Isolate and Medicate mostra uma banda confortável na sua posição e que carrega ora no Hard Rock pesado, mas de refrões orelhudos (veja-se “Same Damn Life”, com os seus falsetes sofridos, ou “Suffer it All”, a lembrar os tempos de “No Jesus Christ”, mas melhor e mais polida), ora no sentimentalismo baladeiro (entre a banal “Crash” e a doce “Save Today”, que conquista com a sua doçura acústica e a voz de Morgan, que sempre foi de longe o maior encanto dos Seether).

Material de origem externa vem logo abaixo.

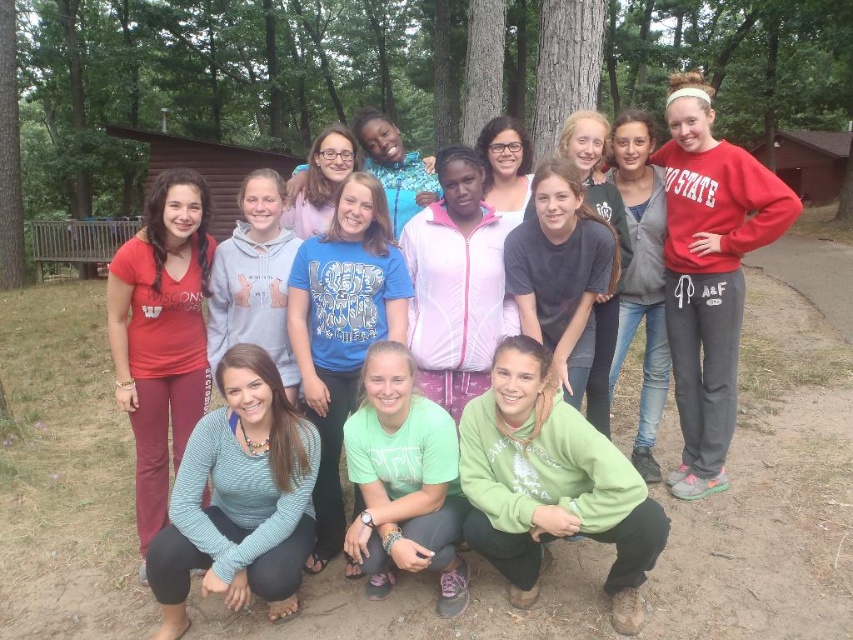 You are a photographer trying to capture a group photo of the campers. You notice the matte gray hoodie at center and the green fleece jacket at center. Which piece of clothing should you focus on first if you want to ensure both are in the frame?

The green fleece jacket at center is to the left of the matte gray hoodie at center, so focusing on the green fleece jacket at center first will help ensure both are in the frame. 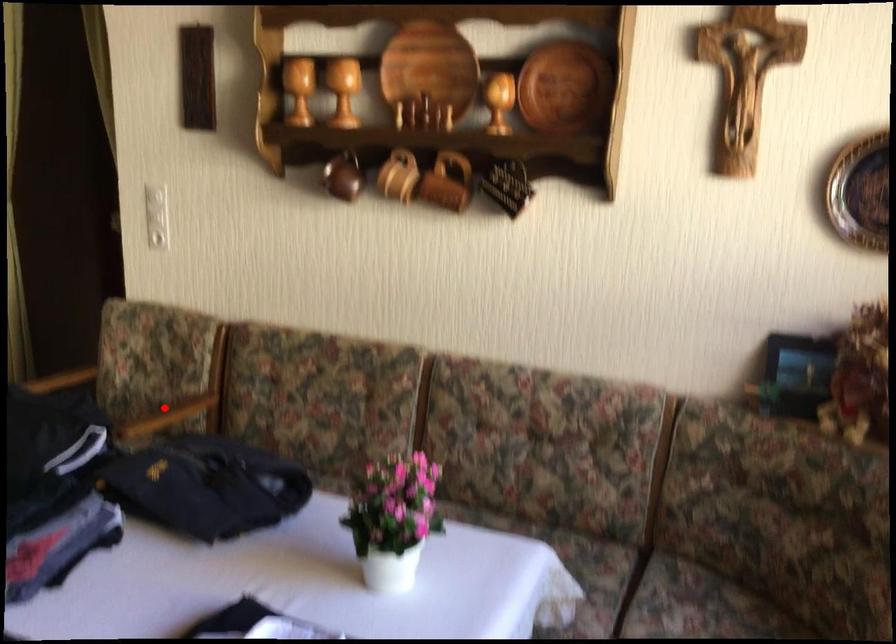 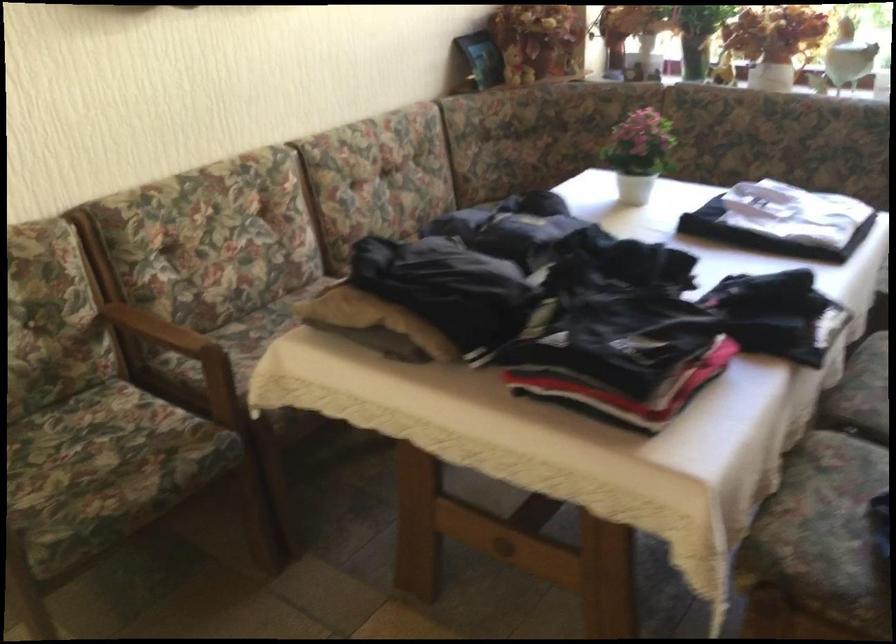 Question: I am providing you with two images of the same scene from different viewpoints. In image1, a red point is highlighted. Considering the same 3D point in image2, which of the following is correct?

Choices:
 (A) It is closer
 (B) It is farther

Answer: (A) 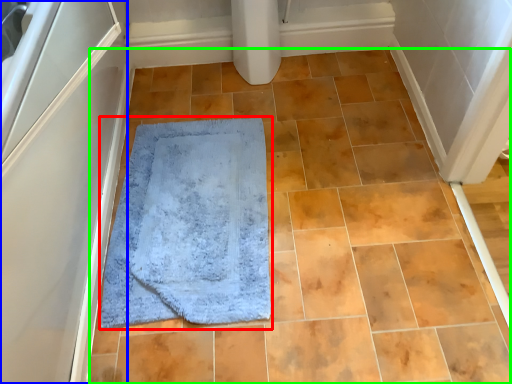 Question: Estimate the real-world distances between objects in this image. Which object is farther from bath mat (highlighted by a red box), screen door (highlighted by a blue box) or ceramic tile (highlighted by a green box)?

Choices:
 (A) screen door
 (B) ceramic tile

Answer: (A) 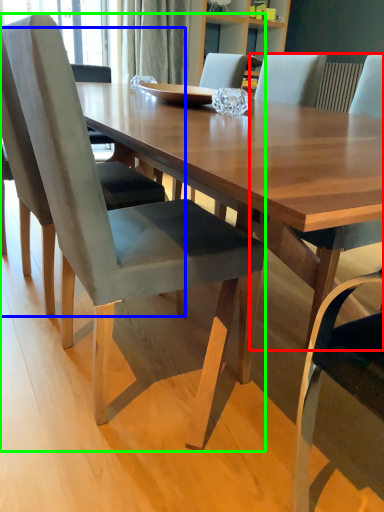 Question: Estimate the real-world distances between objects in this image. Which object is farther from chair (highlighted by a red box), chair (highlighted by a blue box) or chair (highlighted by a green box)?

Choices:
 (A) chair
 (B) chair

Answer: (A) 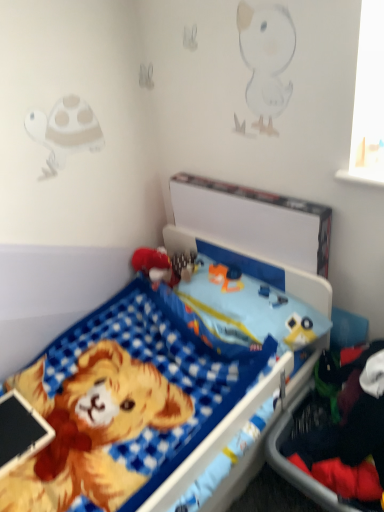 Question: From the image's perspective, is red plush toy at center over dark blue fabric at lower right?

Choices:
 (A) no
 (B) yes

Answer: (B)

Question: Considering the relative positions of red plush toy at center and dark blue fabric at lower right in the image provided, is red plush toy at center to the right of dark blue fabric at lower right from the viewer's perspective?

Choices:
 (A) no
 (B) yes

Answer: (A)

Question: Considering the relative sizes of red plush toy at center and dark blue fabric at lower right in the image provided, is red plush toy at center shorter than dark blue fabric at lower right?

Choices:
 (A) yes
 (B) no

Answer: (A)

Question: Are red plush toy at center and dark blue fabric at lower right located far from each other?

Choices:
 (A) yes
 (B) no

Answer: (B)

Question: Considering the relative positions of red plush toy at center and dark blue fabric at lower right in the image provided, is red plush toy at center in front of dark blue fabric at lower right?

Choices:
 (A) yes
 (B) no

Answer: (B)

Question: From the image's perspective, is blue checkered bed at center located above or below red plush toy at center?

Choices:
 (A) below
 (B) above

Answer: (A)

Question: Would you say blue checkered bed at center is to the left or to the right of red plush toy at center in the picture?

Choices:
 (A) left
 (B) right

Answer: (B)

Question: Considering the positions of point (193, 425) and point (150, 268), is point (193, 425) closer or farther from the camera than point (150, 268)?

Choices:
 (A) closer
 (B) farther

Answer: (A)

Question: Considering their positions, is blue checkered bed at center located in front of or behind red plush toy at center?

Choices:
 (A) front
 (B) behind

Answer: (A)

Question: Is point (334, 474) positioned closer to the camera than point (160, 270)?

Choices:
 (A) farther
 (B) closer

Answer: (B)

Question: In terms of width, does dark blue fabric at lower right look wider or thinner when compared to red plush toy at center?

Choices:
 (A) thin
 (B) wide

Answer: (B)

Question: From the image's perspective, relative to red plush toy at center, is dark blue fabric at lower right above or below?

Choices:
 (A) below
 (B) above

Answer: (A)

Question: Relative to red plush toy at center, is dark blue fabric at lower right in front or behind?

Choices:
 (A) front
 (B) behind

Answer: (A)

Question: In terms of width, does red plush toy at center look wider or thinner when compared to blue checkered bed at center?

Choices:
 (A) wide
 (B) thin

Answer: (B)

Question: Does point (145, 263) appear closer or farther from the camera than point (114, 438)?

Choices:
 (A) closer
 (B) farther

Answer: (B)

Para além disto, ainda há tempo para o saudosismo Post-Grunge, através de momentos como a excelente “See You At The Bottom”, que abre o cd em grande, ou das banais “My Disaster” e “Keep The Dogs At the Bay”, que mostram que os Seether passaram a escolher outros alvos para emular, sendo a banda de Chad Kroeger (“Nobody Praying For Me” é mais do que inocentemente parecida a “How You Remind Me”) ou eles próprios, ressalvando a desinspiração nas letras que soam cada vez mais genéricas e adolescentes.

Desta forma, mesmo tendo sobrevivido à purga que já “ceifou” a maioria do movimento Post-Grunge, os Seether mostram cada vez mais que estão satisfeitos em ser uma banda mediana que faz bons singles e cd’s no máximo razoáveis, numa clara aceitação do seu estatuto de guilty pleasure.